(Saved data entries)

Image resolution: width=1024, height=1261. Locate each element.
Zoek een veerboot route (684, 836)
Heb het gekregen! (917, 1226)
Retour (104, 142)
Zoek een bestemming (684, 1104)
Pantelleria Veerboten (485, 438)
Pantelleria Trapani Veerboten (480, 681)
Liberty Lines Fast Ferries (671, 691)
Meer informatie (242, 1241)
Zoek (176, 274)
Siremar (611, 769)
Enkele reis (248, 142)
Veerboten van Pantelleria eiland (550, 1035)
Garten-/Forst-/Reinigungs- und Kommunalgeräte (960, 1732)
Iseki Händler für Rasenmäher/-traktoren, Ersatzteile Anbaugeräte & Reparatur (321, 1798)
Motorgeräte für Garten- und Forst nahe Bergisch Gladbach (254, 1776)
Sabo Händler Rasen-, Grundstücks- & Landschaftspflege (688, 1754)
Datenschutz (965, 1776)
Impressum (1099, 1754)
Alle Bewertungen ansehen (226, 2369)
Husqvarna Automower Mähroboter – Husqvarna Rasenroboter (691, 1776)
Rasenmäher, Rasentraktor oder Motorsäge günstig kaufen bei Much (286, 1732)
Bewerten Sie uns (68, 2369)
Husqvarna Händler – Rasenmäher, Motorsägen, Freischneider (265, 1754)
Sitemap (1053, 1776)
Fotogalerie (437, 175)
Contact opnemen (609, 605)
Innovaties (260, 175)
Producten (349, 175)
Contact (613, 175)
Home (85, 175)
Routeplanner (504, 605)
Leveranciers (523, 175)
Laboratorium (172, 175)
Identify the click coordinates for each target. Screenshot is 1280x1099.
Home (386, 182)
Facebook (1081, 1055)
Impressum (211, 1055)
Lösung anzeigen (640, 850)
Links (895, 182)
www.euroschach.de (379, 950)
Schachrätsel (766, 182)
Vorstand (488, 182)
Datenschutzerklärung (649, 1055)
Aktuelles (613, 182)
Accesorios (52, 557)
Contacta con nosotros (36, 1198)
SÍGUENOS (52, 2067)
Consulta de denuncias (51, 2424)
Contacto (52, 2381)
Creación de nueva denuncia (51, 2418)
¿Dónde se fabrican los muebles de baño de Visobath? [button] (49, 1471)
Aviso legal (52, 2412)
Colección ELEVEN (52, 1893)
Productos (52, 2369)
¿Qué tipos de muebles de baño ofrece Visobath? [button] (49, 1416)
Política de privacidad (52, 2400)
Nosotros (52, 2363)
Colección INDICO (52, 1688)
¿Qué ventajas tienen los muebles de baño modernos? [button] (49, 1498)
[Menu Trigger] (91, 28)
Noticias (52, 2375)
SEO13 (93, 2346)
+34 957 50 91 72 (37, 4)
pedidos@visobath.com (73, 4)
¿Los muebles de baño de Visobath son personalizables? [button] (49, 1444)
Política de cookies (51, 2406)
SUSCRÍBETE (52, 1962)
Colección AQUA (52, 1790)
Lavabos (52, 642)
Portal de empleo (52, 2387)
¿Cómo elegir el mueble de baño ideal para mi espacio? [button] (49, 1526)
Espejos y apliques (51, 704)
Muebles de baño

> **Task goal**
Set down exactly the lines from the start of the records to the line with "Garten-/Forst-/Reinigungs- und Kommunalgeräte". Include that line, and add nothing more.

> **Exercise response**
Image resolution: width=1024, height=1261. Locate each element.
Zoek een veerboot route (684, 836)
Heb het gekregen! (917, 1226)
Retour (104, 142)
Zoek een bestemming (684, 1104)
Pantelleria Veerboten (485, 438)
Pantelleria Trapani Veerboten (480, 681)
Liberty Lines Fast Ferries (671, 691)
Meer informatie (242, 1241)
Zoek (176, 274)
Siremar (611, 769)
Enkele reis (248, 142)
Veerboten van Pantelleria eiland (550, 1035)
Garten-/Forst-/Reinigungs- und Kommunalgeräte (960, 1732)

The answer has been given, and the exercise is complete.